Start of Recorded data

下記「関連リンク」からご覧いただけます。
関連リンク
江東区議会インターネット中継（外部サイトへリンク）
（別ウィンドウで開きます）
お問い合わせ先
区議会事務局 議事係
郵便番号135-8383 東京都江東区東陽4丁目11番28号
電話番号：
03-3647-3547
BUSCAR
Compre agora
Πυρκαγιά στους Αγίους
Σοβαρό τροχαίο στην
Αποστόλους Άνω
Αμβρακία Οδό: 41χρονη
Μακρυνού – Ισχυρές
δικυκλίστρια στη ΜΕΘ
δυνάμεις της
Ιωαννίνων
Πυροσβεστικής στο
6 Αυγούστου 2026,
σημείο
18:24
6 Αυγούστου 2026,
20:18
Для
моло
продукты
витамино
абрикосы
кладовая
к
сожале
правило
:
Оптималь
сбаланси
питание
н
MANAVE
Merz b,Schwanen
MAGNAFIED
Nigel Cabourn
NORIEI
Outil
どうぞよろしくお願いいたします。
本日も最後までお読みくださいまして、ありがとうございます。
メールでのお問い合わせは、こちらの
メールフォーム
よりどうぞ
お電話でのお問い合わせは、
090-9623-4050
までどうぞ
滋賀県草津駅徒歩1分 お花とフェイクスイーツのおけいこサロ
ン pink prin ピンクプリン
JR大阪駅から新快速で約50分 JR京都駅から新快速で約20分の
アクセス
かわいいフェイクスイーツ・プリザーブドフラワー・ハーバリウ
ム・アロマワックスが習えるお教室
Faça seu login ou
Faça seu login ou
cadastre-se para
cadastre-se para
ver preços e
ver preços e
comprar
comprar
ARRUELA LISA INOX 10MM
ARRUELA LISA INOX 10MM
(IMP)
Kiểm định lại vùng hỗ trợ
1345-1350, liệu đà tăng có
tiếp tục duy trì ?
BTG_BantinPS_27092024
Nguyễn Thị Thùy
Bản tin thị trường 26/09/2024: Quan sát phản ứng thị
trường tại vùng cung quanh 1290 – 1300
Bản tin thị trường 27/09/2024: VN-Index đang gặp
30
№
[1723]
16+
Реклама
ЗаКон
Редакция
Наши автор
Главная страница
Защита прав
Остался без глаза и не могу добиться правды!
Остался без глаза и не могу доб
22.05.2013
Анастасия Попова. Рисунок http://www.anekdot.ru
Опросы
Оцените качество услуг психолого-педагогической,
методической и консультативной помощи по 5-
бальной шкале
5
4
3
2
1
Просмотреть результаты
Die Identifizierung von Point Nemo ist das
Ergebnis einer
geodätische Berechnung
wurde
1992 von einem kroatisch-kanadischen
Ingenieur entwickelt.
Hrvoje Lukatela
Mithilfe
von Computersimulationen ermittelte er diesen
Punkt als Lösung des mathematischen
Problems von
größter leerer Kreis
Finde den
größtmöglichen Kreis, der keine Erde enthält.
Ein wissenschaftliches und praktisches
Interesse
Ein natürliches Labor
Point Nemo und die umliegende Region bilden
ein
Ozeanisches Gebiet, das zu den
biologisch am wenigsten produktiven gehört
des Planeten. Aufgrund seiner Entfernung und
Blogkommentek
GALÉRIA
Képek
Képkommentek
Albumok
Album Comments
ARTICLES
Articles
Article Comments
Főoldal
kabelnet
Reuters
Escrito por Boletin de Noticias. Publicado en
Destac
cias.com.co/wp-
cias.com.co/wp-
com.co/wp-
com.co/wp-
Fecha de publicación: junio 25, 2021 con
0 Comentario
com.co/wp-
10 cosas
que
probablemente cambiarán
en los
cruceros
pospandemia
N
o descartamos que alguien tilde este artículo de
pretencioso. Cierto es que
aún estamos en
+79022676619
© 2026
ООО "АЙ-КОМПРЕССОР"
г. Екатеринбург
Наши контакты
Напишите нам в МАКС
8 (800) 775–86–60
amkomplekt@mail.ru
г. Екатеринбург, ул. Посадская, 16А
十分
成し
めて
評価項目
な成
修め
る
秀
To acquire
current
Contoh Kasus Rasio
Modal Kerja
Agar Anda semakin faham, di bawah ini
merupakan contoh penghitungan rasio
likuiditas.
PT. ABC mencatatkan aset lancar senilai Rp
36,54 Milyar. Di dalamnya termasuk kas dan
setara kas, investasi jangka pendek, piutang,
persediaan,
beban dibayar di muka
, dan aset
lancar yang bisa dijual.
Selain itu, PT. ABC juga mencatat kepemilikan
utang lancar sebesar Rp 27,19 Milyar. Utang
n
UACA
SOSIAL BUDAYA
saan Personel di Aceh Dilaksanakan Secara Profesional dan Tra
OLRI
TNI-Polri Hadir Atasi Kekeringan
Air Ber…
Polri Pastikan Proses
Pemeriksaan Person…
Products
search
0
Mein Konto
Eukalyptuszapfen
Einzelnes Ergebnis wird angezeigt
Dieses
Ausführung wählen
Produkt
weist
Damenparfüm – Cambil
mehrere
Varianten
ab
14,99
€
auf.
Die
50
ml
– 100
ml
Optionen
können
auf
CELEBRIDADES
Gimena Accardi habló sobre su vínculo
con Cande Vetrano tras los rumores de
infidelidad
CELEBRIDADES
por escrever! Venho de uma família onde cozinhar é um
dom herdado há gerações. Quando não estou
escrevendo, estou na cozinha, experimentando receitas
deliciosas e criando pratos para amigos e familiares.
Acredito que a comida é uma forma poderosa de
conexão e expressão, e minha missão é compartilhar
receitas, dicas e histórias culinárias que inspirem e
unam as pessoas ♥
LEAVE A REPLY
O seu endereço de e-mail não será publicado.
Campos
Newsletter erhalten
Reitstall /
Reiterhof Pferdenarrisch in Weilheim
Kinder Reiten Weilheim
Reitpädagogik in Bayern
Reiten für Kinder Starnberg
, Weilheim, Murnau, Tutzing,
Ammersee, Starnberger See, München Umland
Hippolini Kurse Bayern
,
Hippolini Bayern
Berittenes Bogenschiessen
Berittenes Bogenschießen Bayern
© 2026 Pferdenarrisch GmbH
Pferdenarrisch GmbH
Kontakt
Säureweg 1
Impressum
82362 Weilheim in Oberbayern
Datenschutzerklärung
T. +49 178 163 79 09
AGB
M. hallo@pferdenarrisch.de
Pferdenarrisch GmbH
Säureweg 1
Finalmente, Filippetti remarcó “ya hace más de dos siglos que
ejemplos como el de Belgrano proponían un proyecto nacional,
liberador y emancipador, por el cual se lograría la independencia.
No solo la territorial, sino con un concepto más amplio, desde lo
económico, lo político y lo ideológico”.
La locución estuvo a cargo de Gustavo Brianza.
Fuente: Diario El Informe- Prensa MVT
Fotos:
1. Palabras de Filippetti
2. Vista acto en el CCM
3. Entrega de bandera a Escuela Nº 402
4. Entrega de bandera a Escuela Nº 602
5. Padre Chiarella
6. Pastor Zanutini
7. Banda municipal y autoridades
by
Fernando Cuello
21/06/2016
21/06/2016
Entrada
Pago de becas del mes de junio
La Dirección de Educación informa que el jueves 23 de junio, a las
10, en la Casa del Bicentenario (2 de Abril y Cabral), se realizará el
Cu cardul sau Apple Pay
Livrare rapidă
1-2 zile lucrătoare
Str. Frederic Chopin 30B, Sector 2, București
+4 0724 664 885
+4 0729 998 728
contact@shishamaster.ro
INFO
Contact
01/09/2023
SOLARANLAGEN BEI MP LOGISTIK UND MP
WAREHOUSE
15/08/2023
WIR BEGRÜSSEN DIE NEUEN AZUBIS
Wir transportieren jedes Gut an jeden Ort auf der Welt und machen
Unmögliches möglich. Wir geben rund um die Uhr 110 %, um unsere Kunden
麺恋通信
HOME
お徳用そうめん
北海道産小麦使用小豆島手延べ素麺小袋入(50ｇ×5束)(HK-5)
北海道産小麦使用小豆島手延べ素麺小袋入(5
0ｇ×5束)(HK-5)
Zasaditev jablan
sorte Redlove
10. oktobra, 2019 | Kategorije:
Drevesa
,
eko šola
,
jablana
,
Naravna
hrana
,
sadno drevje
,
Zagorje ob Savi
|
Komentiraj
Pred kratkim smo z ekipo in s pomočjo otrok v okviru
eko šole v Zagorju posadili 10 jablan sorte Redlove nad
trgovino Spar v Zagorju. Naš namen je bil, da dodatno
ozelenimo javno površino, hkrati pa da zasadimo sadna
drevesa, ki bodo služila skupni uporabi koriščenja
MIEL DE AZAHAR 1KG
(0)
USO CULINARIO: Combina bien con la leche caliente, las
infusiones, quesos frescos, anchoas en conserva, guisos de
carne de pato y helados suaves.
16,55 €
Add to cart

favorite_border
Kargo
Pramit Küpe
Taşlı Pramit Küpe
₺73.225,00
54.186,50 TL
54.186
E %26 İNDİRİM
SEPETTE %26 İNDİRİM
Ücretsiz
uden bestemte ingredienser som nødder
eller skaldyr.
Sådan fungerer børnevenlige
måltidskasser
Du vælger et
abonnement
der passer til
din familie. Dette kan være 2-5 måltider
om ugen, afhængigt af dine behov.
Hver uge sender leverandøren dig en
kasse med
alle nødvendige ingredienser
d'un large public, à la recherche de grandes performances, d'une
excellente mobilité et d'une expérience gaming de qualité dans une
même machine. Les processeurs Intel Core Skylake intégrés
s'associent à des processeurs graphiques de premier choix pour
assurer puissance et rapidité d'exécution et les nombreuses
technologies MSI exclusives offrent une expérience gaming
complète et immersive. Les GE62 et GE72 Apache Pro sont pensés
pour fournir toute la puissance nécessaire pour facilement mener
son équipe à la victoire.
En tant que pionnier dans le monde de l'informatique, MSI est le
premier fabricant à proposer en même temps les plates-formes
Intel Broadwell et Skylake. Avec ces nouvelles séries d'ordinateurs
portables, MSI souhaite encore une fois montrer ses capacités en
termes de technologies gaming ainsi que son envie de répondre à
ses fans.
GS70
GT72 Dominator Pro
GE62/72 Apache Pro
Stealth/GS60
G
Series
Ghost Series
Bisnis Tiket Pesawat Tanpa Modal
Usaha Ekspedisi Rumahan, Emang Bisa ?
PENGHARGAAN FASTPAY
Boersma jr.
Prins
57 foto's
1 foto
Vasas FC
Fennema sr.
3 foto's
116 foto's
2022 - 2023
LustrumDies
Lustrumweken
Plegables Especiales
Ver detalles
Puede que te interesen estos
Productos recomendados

End of Recorded data

# Your goal
Whenever "receitas" occurs in a line of the entries, copy that line.

# Answer to this problem
escrevendo, estou na cozinha, experimentando receitas
receitas, dicas e histórias culinárias que inspirem e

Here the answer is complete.